» **Task requirements**:
Among the entries below, find every line that has "Western" and pull it out.

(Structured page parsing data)
--- --- ---

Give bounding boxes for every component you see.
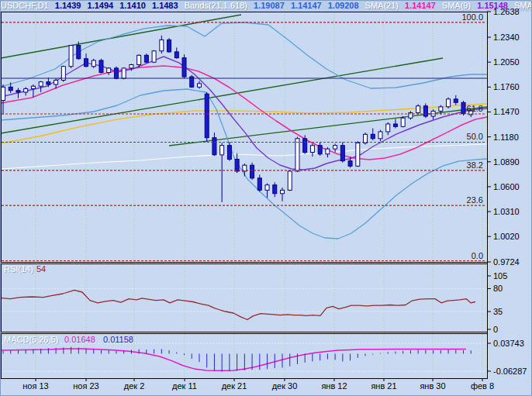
candle (454, 95, 458, 105)
bull-candle-body (24, 89, 28, 92)
date-label: фев 8 (471, 381, 494, 391)
overlay-lines-layer (1, 15, 487, 370)
candle (386, 122, 390, 136)
candle (2, 84, 5, 115)
price-tick-label: 1.0600 (493, 182, 520, 191)
rsi-tick-label: 0 (493, 325, 498, 334)
candle (318, 142, 322, 156)
bull-candle-body (326, 149, 330, 154)
bull-candle-body (130, 65, 133, 68)
candle (24, 87, 28, 95)
bear-candle-body (371, 134, 375, 139)
bear-candle-body (16, 91, 20, 92)
date-label: ноя 13 (22, 381, 48, 391)
candle (220, 143, 224, 201)
candle (409, 111, 413, 119)
bear-candle-body (348, 161, 352, 167)
candle (235, 153, 239, 173)
date-label: дек 30 (272, 381, 298, 391)
panel-borders (2, 12, 488, 379)
grid-layer (2, 12, 486, 377)
labels-layer: 100.061.850.038.223.60.0RSI(14) 54MACD(5… (4, 12, 483, 344)
candle (371, 129, 375, 141)
sma21-pink-line (1, 66, 487, 160)
candle (326, 147, 330, 157)
bull-candle-body (416, 106, 420, 113)
date-label: дек 2 (124, 381, 145, 391)
bear-candle-body (77, 46, 81, 59)
sma9-purple-line (1, 57, 487, 170)
price-tick-label: 1.0310 (493, 207, 520, 216)
candle (265, 183, 269, 198)
candle (378, 130, 382, 141)
bull-candle-body (220, 146, 224, 155)
candle (340, 142, 344, 163)
candle (99, 59, 103, 74)
main-chart-panel[interactable] (2, 12, 488, 263)
candle (447, 98, 451, 108)
rsi-tick-label: 80 (493, 284, 503, 293)
candle (197, 81, 201, 89)
fib-label: 38.2 (467, 160, 483, 170)
macd-tick-label: 0.03743 (493, 339, 524, 348)
chart-canvas[interactable]: 1.26381.23401.20501.17601.14701.11801.08… (1, 1, 532, 396)
rsi-panel[interactable] (2, 264, 488, 332)
date-label: дек 11 (172, 381, 197, 391)
fib-label: 50.0 (467, 132, 483, 141)
candle (31, 84, 35, 98)
rsi-tick-label: 105 (493, 271, 507, 281)
macd-signal-line (1, 349, 466, 370)
candle (85, 53, 88, 67)
date-label: ноя 23 (73, 381, 98, 391)
bull-candle-body (31, 86, 35, 88)
price-tick-label: 1.1470 (493, 107, 520, 116)
date-label: янв 12 (321, 381, 347, 391)
candle (190, 75, 194, 88)
bull-candle-body (92, 60, 95, 67)
bull-candle-body (356, 143, 360, 166)
candle (431, 109, 435, 119)
bull-candle-body (378, 132, 382, 139)
fib-label: 0.0 (472, 251, 483, 260)
fib-label: 100.0 (461, 12, 483, 22)
price-axis[interactable]: 1.26381.23401.20501.17601.14701.11801.08… (22, 7, 527, 391)
bull-candle-body (152, 51, 156, 62)
terminal-chart-window: USDCHF,D1 1.1439 1.1494 1.1410 1.1483 Ba… (0, 0, 532, 396)
candle (393, 119, 397, 128)
candle (182, 54, 186, 78)
bull-candle-body (2, 87, 5, 100)
bull-candle-body (364, 134, 368, 143)
candle (168, 38, 171, 53)
candle (160, 36, 164, 53)
rsi-panel-label: RSI(14) (4, 264, 33, 274)
bear-candle-body (174, 52, 178, 58)
macd-panel-label: MACD(5,26,5) (4, 335, 58, 344)
bull-candle-body (265, 185, 269, 191)
candle (333, 143, 337, 152)
bull-candle-body (386, 124, 390, 132)
price-tick-label: 1.2638 (493, 7, 520, 16)
bear-candle-body (144, 55, 148, 62)
bear-candle-body (182, 58, 186, 77)
bear-candle-body (454, 99, 458, 102)
bear-candle-body (227, 146, 231, 160)
rsi-tick-label: 35 (493, 307, 503, 316)
price-tick-label: 1.2340 (493, 33, 520, 42)
bull-candle-body (439, 107, 443, 112)
sma100-yellow-line (1, 104, 487, 143)
bear-candle-body (318, 146, 322, 154)
fibonacci-levels (1, 22, 487, 261)
candle (114, 67, 118, 80)
candle (144, 53, 148, 63)
candle (416, 104, 420, 114)
candle (356, 141, 360, 167)
bull-candle-body (333, 146, 337, 149)
candle (257, 174, 261, 191)
candle (364, 133, 368, 145)
bull-candle-body (122, 68, 126, 78)
candle (61, 66, 65, 82)
bull-candle-body (447, 99, 451, 107)
bear-candle-body (168, 40, 171, 52)
bull-candle-body (69, 46, 73, 67)
candle (212, 133, 216, 156)
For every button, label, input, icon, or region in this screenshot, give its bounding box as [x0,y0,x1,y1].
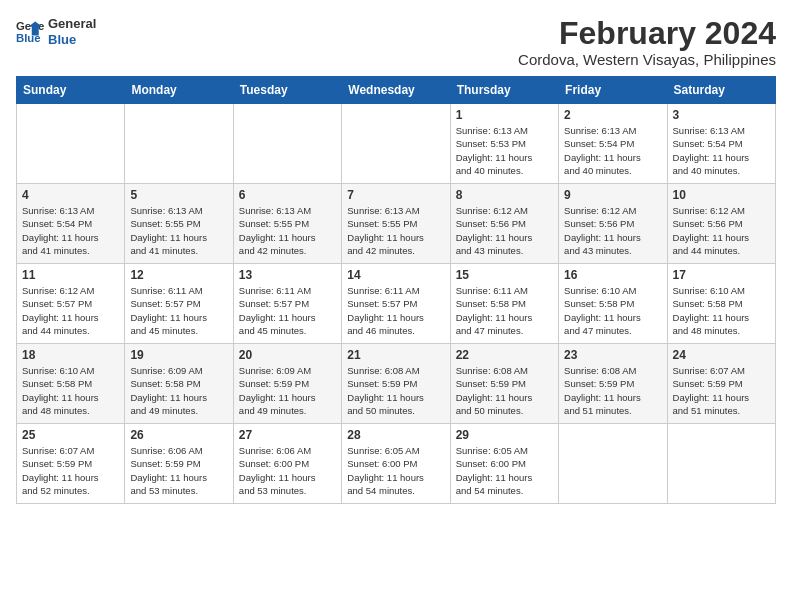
day-info: Sunrise: 6:11 AMSunset: 5:57 PMDaylight:… [347,284,444,337]
day-info: Sunrise: 6:13 AMSunset: 5:55 PMDaylight:… [130,204,227,257]
day-header-saturday: Saturday [667,77,775,104]
day-info: Sunrise: 6:10 AMSunset: 5:58 PMDaylight:… [22,364,119,417]
day-number: 25 [22,428,119,442]
logo-line2: Blue [48,32,96,48]
day-header-monday: Monday [125,77,233,104]
calendar-cell: 25Sunrise: 6:07 AMSunset: 5:59 PMDayligh… [17,424,125,504]
calendar-cell: 24Sunrise: 6:07 AMSunset: 5:59 PMDayligh… [667,344,775,424]
day-info: Sunrise: 6:07 AMSunset: 5:59 PMDaylight:… [22,444,119,497]
week-row-1: 1Sunrise: 6:13 AMSunset: 5:53 PMDaylight… [17,104,776,184]
calendar-cell [667,424,775,504]
calendar-cell: 29Sunrise: 6:05 AMSunset: 6:00 PMDayligh… [450,424,558,504]
calendar-cell: 14Sunrise: 6:11 AMSunset: 5:57 PMDayligh… [342,264,450,344]
day-info: Sunrise: 6:12 AMSunset: 5:57 PMDaylight:… [22,284,119,337]
page-header: General Blue General Blue February 2024 … [16,16,776,68]
day-info: Sunrise: 6:12 AMSunset: 5:56 PMDaylight:… [456,204,553,257]
week-row-3: 11Sunrise: 6:12 AMSunset: 5:57 PMDayligh… [17,264,776,344]
day-number: 10 [673,188,770,202]
day-number: 28 [347,428,444,442]
day-header-tuesday: Tuesday [233,77,341,104]
calendar-cell: 3Sunrise: 6:13 AMSunset: 5:54 PMDaylight… [667,104,775,184]
day-number: 1 [456,108,553,122]
calendar-cell: 4Sunrise: 6:13 AMSunset: 5:54 PMDaylight… [17,184,125,264]
day-number: 16 [564,268,661,282]
day-number: 23 [564,348,661,362]
calendar-cell: 6Sunrise: 6:13 AMSunset: 5:55 PMDaylight… [233,184,341,264]
day-number: 29 [456,428,553,442]
calendar-cell: 1Sunrise: 6:13 AMSunset: 5:53 PMDaylight… [450,104,558,184]
page-subtitle: Cordova, Western Visayas, Philippines [518,51,776,68]
calendar-cell: 10Sunrise: 6:12 AMSunset: 5:56 PMDayligh… [667,184,775,264]
day-number: 4 [22,188,119,202]
calendar-cell: 15Sunrise: 6:11 AMSunset: 5:58 PMDayligh… [450,264,558,344]
day-number: 6 [239,188,336,202]
day-header-friday: Friday [559,77,667,104]
calendar-cell [233,104,341,184]
calendar-cell: 19Sunrise: 6:09 AMSunset: 5:58 PMDayligh… [125,344,233,424]
day-info: Sunrise: 6:10 AMSunset: 5:58 PMDaylight:… [564,284,661,337]
day-info: Sunrise: 6:08 AMSunset: 5:59 PMDaylight:… [347,364,444,417]
week-row-5: 25Sunrise: 6:07 AMSunset: 5:59 PMDayligh… [17,424,776,504]
day-number: 13 [239,268,336,282]
week-row-4: 18Sunrise: 6:10 AMSunset: 5:58 PMDayligh… [17,344,776,424]
calendar-cell: 9Sunrise: 6:12 AMSunset: 5:56 PMDaylight… [559,184,667,264]
calendar-cell: 26Sunrise: 6:06 AMSunset: 5:59 PMDayligh… [125,424,233,504]
day-number: 26 [130,428,227,442]
calendar-cell: 11Sunrise: 6:12 AMSunset: 5:57 PMDayligh… [17,264,125,344]
calendar-cell: 5Sunrise: 6:13 AMSunset: 5:55 PMDaylight… [125,184,233,264]
day-header-sunday: Sunday [17,77,125,104]
calendar-header-row: SundayMondayTuesdayWednesdayThursdayFrid… [17,77,776,104]
day-info: Sunrise: 6:06 AMSunset: 6:00 PMDaylight:… [239,444,336,497]
logo-line1: General [48,16,96,32]
day-header-thursday: Thursday [450,77,558,104]
day-number: 24 [673,348,770,362]
page-title: February 2024 [518,16,776,51]
calendar-body: 1Sunrise: 6:13 AMSunset: 5:53 PMDaylight… [17,104,776,504]
day-number: 12 [130,268,227,282]
calendar-cell: 28Sunrise: 6:05 AMSunset: 6:00 PMDayligh… [342,424,450,504]
day-info: Sunrise: 6:10 AMSunset: 5:58 PMDaylight:… [673,284,770,337]
day-number: 22 [456,348,553,362]
day-info: Sunrise: 6:13 AMSunset: 5:54 PMDaylight:… [564,124,661,177]
day-number: 8 [456,188,553,202]
day-info: Sunrise: 6:12 AMSunset: 5:56 PMDaylight:… [564,204,661,257]
calendar-cell: 18Sunrise: 6:10 AMSunset: 5:58 PMDayligh… [17,344,125,424]
day-info: Sunrise: 6:13 AMSunset: 5:54 PMDaylight:… [673,124,770,177]
day-number: 17 [673,268,770,282]
title-area: February 2024 Cordova, Western Visayas, … [518,16,776,68]
day-header-wednesday: Wednesday [342,77,450,104]
day-info: Sunrise: 6:05 AMSunset: 6:00 PMDaylight:… [456,444,553,497]
day-number: 11 [22,268,119,282]
week-row-2: 4Sunrise: 6:13 AMSunset: 5:54 PMDaylight… [17,184,776,264]
day-number: 7 [347,188,444,202]
day-info: Sunrise: 6:11 AMSunset: 5:58 PMDaylight:… [456,284,553,337]
day-number: 19 [130,348,227,362]
day-info: Sunrise: 6:13 AMSunset: 5:55 PMDaylight:… [347,204,444,257]
day-number: 9 [564,188,661,202]
day-info: Sunrise: 6:11 AMSunset: 5:57 PMDaylight:… [130,284,227,337]
calendar-cell: 23Sunrise: 6:08 AMSunset: 5:59 PMDayligh… [559,344,667,424]
calendar-cell: 20Sunrise: 6:09 AMSunset: 5:59 PMDayligh… [233,344,341,424]
day-info: Sunrise: 6:06 AMSunset: 5:59 PMDaylight:… [130,444,227,497]
day-number: 5 [130,188,227,202]
day-info: Sunrise: 6:13 AMSunset: 5:54 PMDaylight:… [22,204,119,257]
day-info: Sunrise: 6:05 AMSunset: 6:00 PMDaylight:… [347,444,444,497]
day-info: Sunrise: 6:13 AMSunset: 5:53 PMDaylight:… [456,124,553,177]
calendar-cell [342,104,450,184]
day-info: Sunrise: 6:09 AMSunset: 5:59 PMDaylight:… [239,364,336,417]
calendar-cell [559,424,667,504]
calendar-cell: 27Sunrise: 6:06 AMSunset: 6:00 PMDayligh… [233,424,341,504]
day-number: 15 [456,268,553,282]
day-number: 21 [347,348,444,362]
calendar-cell: 16Sunrise: 6:10 AMSunset: 5:58 PMDayligh… [559,264,667,344]
calendar-cell: 13Sunrise: 6:11 AMSunset: 5:57 PMDayligh… [233,264,341,344]
calendar-cell: 12Sunrise: 6:11 AMSunset: 5:57 PMDayligh… [125,264,233,344]
day-number: 3 [673,108,770,122]
day-number: 2 [564,108,661,122]
day-number: 14 [347,268,444,282]
calendar-cell: 21Sunrise: 6:08 AMSunset: 5:59 PMDayligh… [342,344,450,424]
calendar-table: SundayMondayTuesdayWednesdayThursdayFrid… [16,76,776,504]
day-number: 20 [239,348,336,362]
day-number: 27 [239,428,336,442]
calendar-cell: 7Sunrise: 6:13 AMSunset: 5:55 PMDaylight… [342,184,450,264]
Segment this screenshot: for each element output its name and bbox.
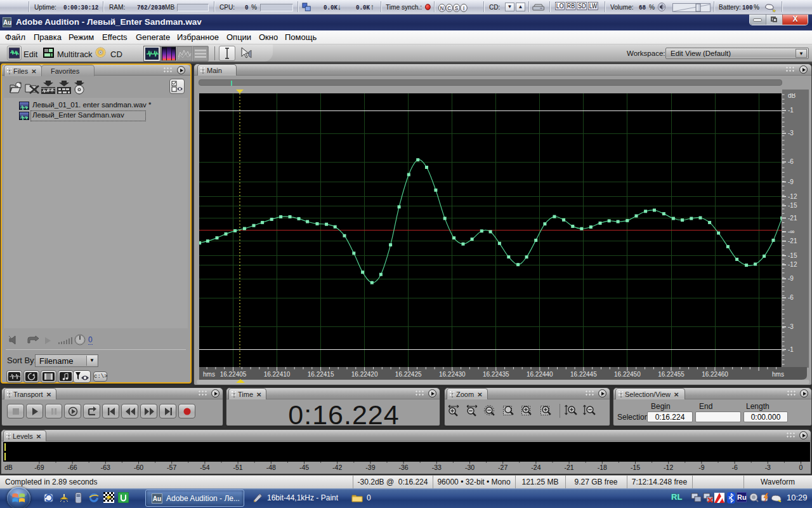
svg-text:16.22440: 16.22440 <box>527 371 553 378</box>
svg-text:-27: -27 <box>498 464 508 471</box>
svg-text:-∞: -∞ <box>788 228 794 235</box>
svg-text:16.22430: 16.22430 <box>439 371 466 378</box>
svg-text:-15: -15 <box>788 252 797 259</box>
svg-text:16.22460: 16.22460 <box>702 371 728 378</box>
svg-text:hms: hms <box>772 371 784 378</box>
svg-text:-1: -1 <box>788 107 794 114</box>
svg-text:-42: -42 <box>332 464 342 471</box>
svg-text:16.22425: 16.22425 <box>395 371 422 378</box>
svg-text:dB: dB <box>4 464 13 471</box>
svg-text:-3: -3 <box>788 323 794 330</box>
svg-text:-45: -45 <box>299 464 309 471</box>
svg-text:16.22410: 16.22410 <box>264 371 291 378</box>
svg-text:16.22435: 16.22435 <box>483 371 509 378</box>
svg-text:-39: -39 <box>365 464 375 471</box>
svg-text:dB: dB <box>788 93 796 99</box>
svg-text:-36: -36 <box>399 464 409 471</box>
svg-text:-15: -15 <box>631 464 640 471</box>
svg-text:-1: -1 <box>788 346 794 353</box>
svg-text:-21: -21 <box>788 237 797 244</box>
svg-text:-12: -12 <box>788 261 797 268</box>
svg-text:-6: -6 <box>788 158 794 165</box>
svg-text:-6: -6 <box>788 294 794 301</box>
svg-text:-12: -12 <box>788 193 797 200</box>
svg-text:0: 0 <box>799 464 803 471</box>
svg-text:-9: -9 <box>788 178 794 185</box>
svg-text:-3: -3 <box>765 464 771 471</box>
svg-text:-15: -15 <box>788 202 797 209</box>
svg-text:-18: -18 <box>598 464 607 471</box>
svg-text:-21: -21 <box>788 215 797 222</box>
svg-text:-6: -6 <box>731 464 737 471</box>
svg-text:16.22420: 16.22420 <box>351 371 378 378</box>
svg-text:16.22450: 16.22450 <box>614 371 641 378</box>
svg-text:-60: -60 <box>134 464 143 471</box>
svg-text:-30: -30 <box>465 464 475 471</box>
svg-text:-33: -33 <box>432 464 442 471</box>
svg-text:-66: -66 <box>68 464 77 471</box>
svg-text:16.22455: 16.22455 <box>658 371 684 378</box>
svg-text:-21: -21 <box>565 464 574 471</box>
svg-text:-9: -9 <box>788 275 794 282</box>
svg-text:hms: hms <box>203 371 215 378</box>
svg-text:-12: -12 <box>664 464 673 471</box>
svg-text:-54: -54 <box>200 464 209 471</box>
svg-text:-48: -48 <box>266 464 276 471</box>
svg-text:-3: -3 <box>788 130 794 137</box>
svg-text:-69: -69 <box>34 464 44 471</box>
svg-text:-63: -63 <box>101 464 110 471</box>
svg-text:16.22405: 16.22405 <box>220 371 247 378</box>
svg-text:-51: -51 <box>233 464 243 471</box>
svg-text:-57: -57 <box>167 464 176 471</box>
svg-text:-24: -24 <box>531 464 540 471</box>
svg-text:-9: -9 <box>698 464 704 471</box>
svg-text:16.22445: 16.22445 <box>570 371 597 378</box>
svg-text:16.22415: 16.22415 <box>308 371 334 378</box>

--- --- ---

» **Result of this task**:
page-subtitle: Cordova, Western Visayas, Philippines [518,51,776,68]
title-area: February 2024 Cordova, Western Visayas, … [518,16,776,68]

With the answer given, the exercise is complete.